Still no mention of any relative treatment of words within the same field... one would assume this would move the needle on relevance as well.
I still believe that this type of summarization approach can be used to make an implicit page tagger and social recommender like ... if you can filter the summary based upon some knowledge of the users real (as opposed to statistical) interests. Key route to auto-personalization of the web.

Friday, April 04, 2008

Itemset mining in data streams

We covered a nice paper by de Graaf et al of Leiden University in the AI colloquium. Clustering Co-occurrences of Maximal Frequent Patterns in Streams. It deals with the problem of finding frequent itemsets in a datastream. Ideally you want an incremental algorithm for this with an 'updatable model' rather than being forced to reprocess the entire data/transaction sequence when adding new data. The paper's approach has the extra benefit that the itemsets are clustered by similarity as well. I really enjoy using and learning about algorithms that have nice side-effects.

A rough overview of the algorithm is that it does three basic operations with incoming data. First it builds a support model of patterns encountered. It does this with a with a reinforcement and decay technique, reinforcing support for patterns encountered in the current transaction and decaying those that don't. Second it maintains a geometric organization of itemsets according to a distance metric in a boxed 2-D area. As new data is processed itemsets' coordinates in the (x,y) box move and shift around according to their similarity with other patterns. Third it performs a pattern merging/splitting mechanism to derive new patterns for the model to track. new patterns get a random (x,y) position.

At the termination of processing some amount of data, you are left with a list of itemsets and their support/frequency as well as a nice grouping by similarity.

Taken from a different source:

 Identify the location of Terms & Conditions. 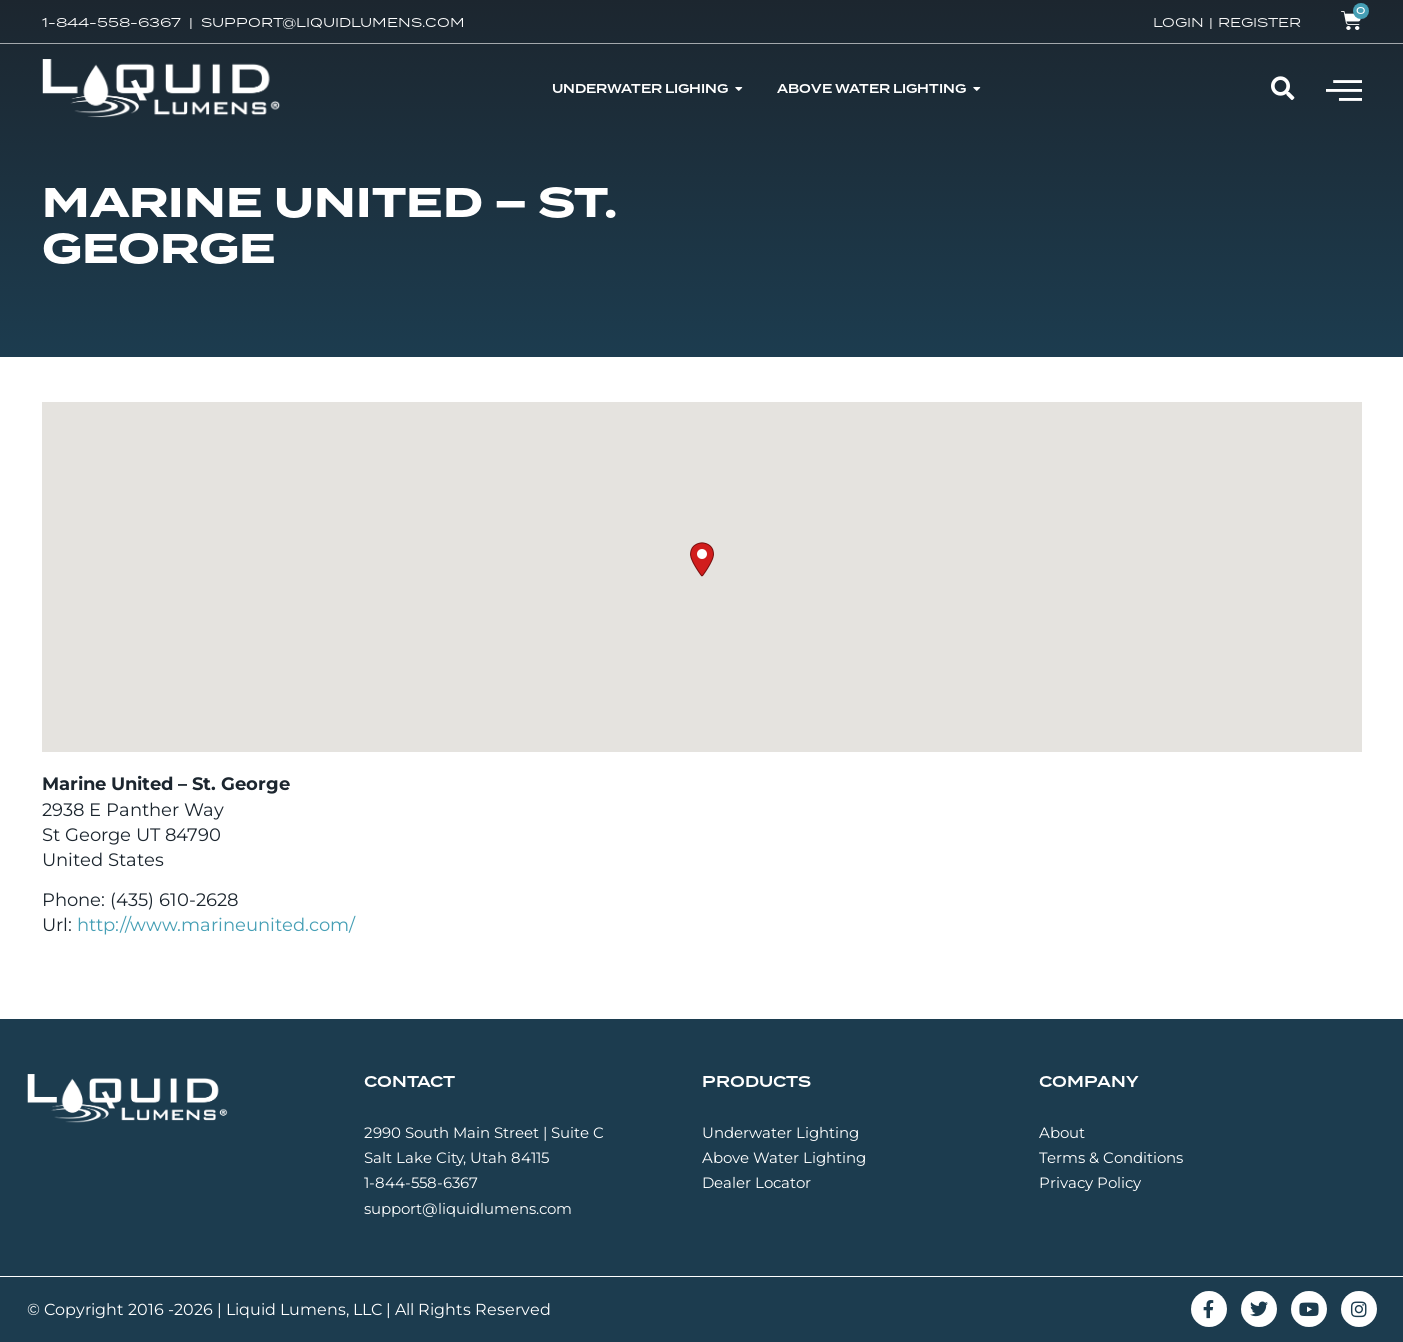
(1111, 1157).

One advantage of his presentation is that it is stripped of all excess complexity. They well note that it learns an approximation of what you would get from a full-data-scan of a traditional itemset miner. Fine with me.. I don't get hung up on exactness and have lots of faith that incremental model building works well in practice.

The minor flaw of the paper is that they fail to point out (or notice??) that what they have built is a hybrid of a Swarm Intelligence and a Self Organizing Map. The Swarm/Ant portion comes from the reinforcement & decay of the support model, and the SOM from the geometric clustering of the itemsets. On could duplicate this algorithm in spirit by implementing Ant System + SOM with the merging/splitting for new pattern production. By 'Ant System' here I refer to the spirit of an ant system where you use pheromone reinforcement and decay of a model, actual ants traversing a path in a graph are not necessary. The cells in the SOM would contain a sparse vector of itemsets and apply the standard rules for updating.

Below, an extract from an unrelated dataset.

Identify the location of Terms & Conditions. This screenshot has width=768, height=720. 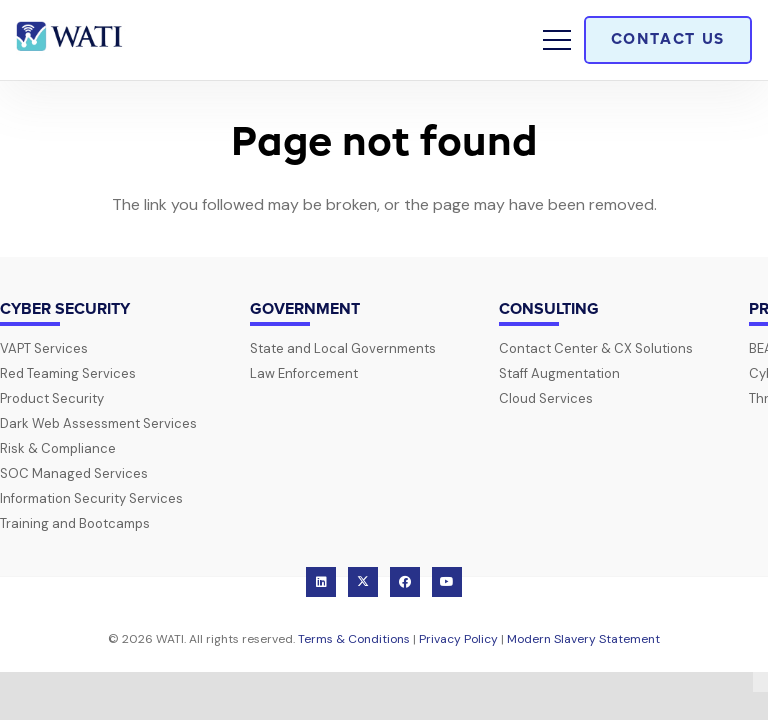
(354, 639).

Yet, even as I see the connection, this is a pointy-headed comment. The paper is nice in that the algorithm is presented without flourish in a straight forward way... sometimes using the word 'hybrid' and casting your work that way is just a form of academic buzzword bingo.

I'll definitively look to implement something similar to this ASAP. I may skip the merging/splitting and use a standard itemset miner offline over the 'last X transactions' and form a itemset pattern dictionary. Only itemsets in the dictionary will be tracked and clustered with the data stream, and every so often run the offline algorithm to learn new patterns and support to merge into the dictionary.